Similarly, in Texas, a public-private partnership called the Texas Health Service Authority provides a coordinating touchpoint for health care organizations, state agencies and the state Legislature.
"The state has been very organized in implementing a system in place to distribute the Medicaid incentive payments," said Cameron Krier of the Texas Hospital Association. For example, state programs have discretion in how many years Medicaid payouts can occur, and Texas' Legislature was successfully urged to adopt a three-year payout, with 50% of the total received in the first year of the program, Krier said.
"There is strong collaboration with the state Legislature, with everyone here working together toward a common vision," said Edward Marx, CIO at Arlington-based Texas Health Resources. "From talking to my peers in CHIME, I know that hasn't happened in every state."
"Clear and consistent communication has been a key," Krier added. "Many of our providers felt overwhelmed with the Stage 1 meaningful use measures. It took very consistent communication with them to get them to at least apply for Medicaid incentive payments, because the threshold [to qualify] is so low."
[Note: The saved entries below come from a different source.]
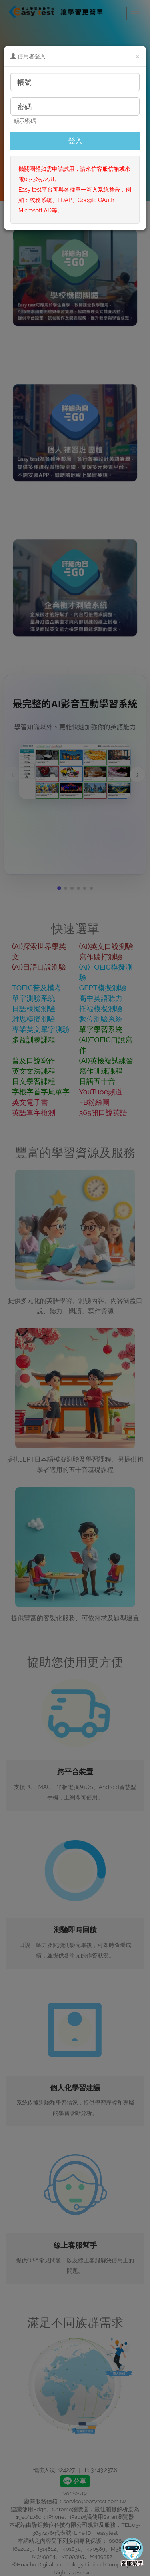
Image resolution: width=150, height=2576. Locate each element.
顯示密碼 (25, 121)
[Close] (138, 56)
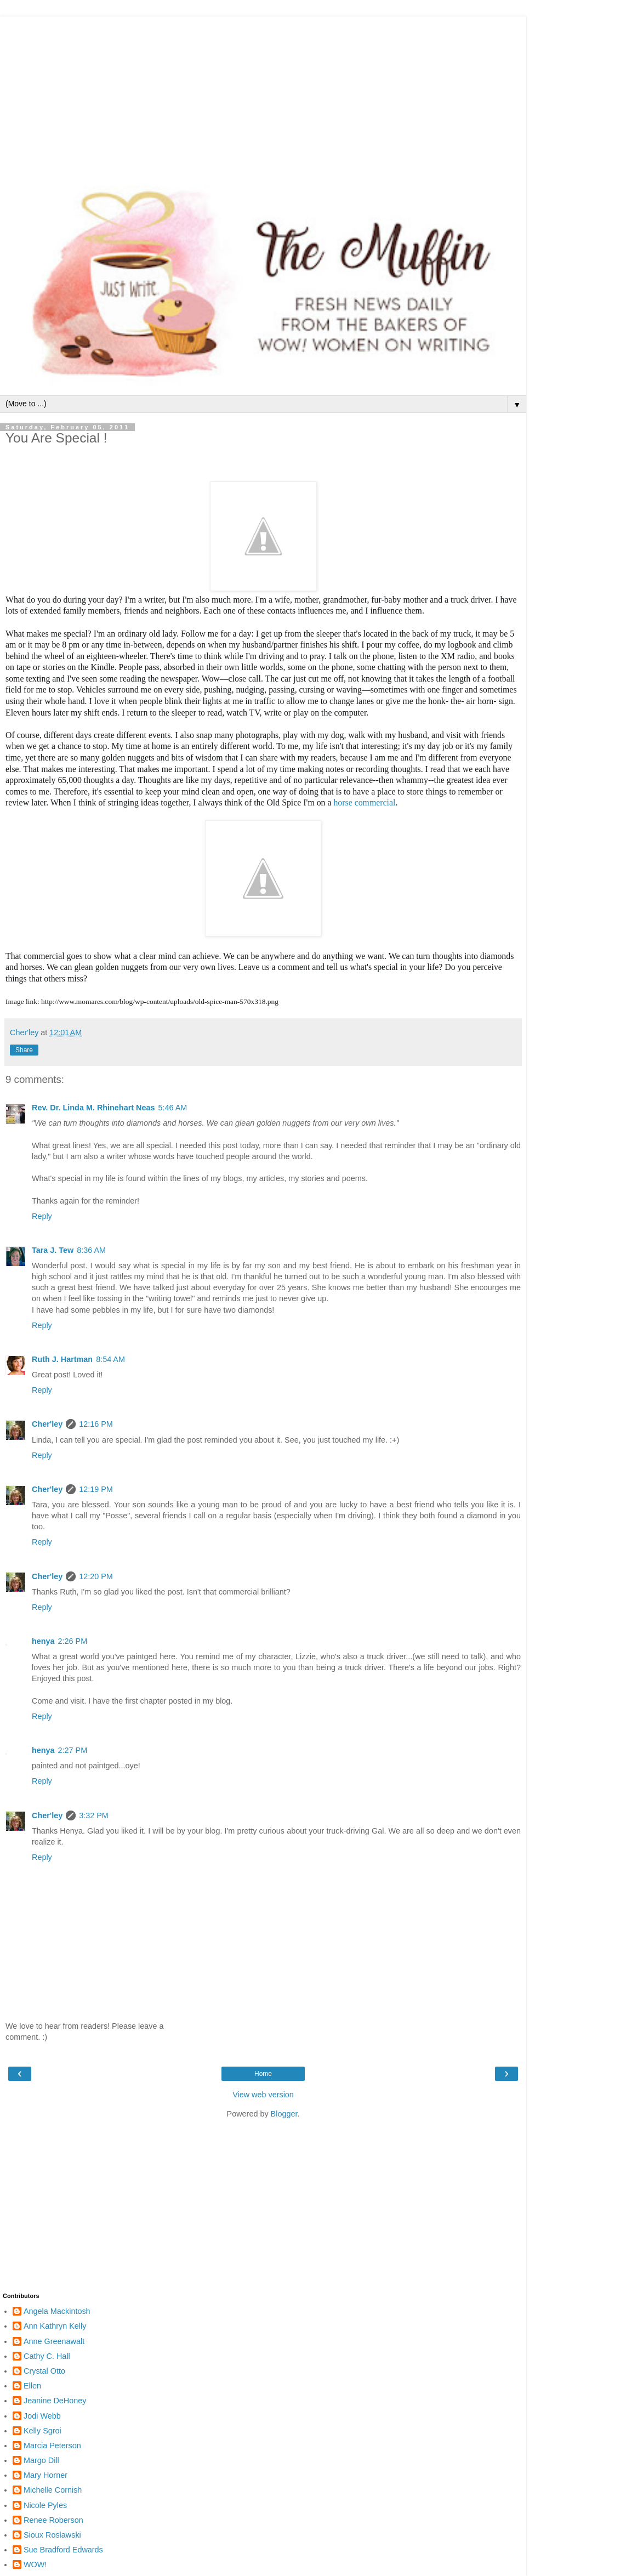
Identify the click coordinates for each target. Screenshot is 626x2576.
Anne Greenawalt (54, 2341)
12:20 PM (96, 1576)
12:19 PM (96, 1489)
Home (263, 2074)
"We've hit the tipping point," Marx concluded. "We expect our health information exchanges to be helpful with this, and between incentives and peer pressure, that will help continue the momentum."
CMS is optimistic about the future of the meaningful use incentive program. The agency announced that the $2 billion mark in incentive payments was reached in December 2011, and it noted that high percentages of providers have registered for the program, a precursor to providers' attesting to qualifying for incentive funding.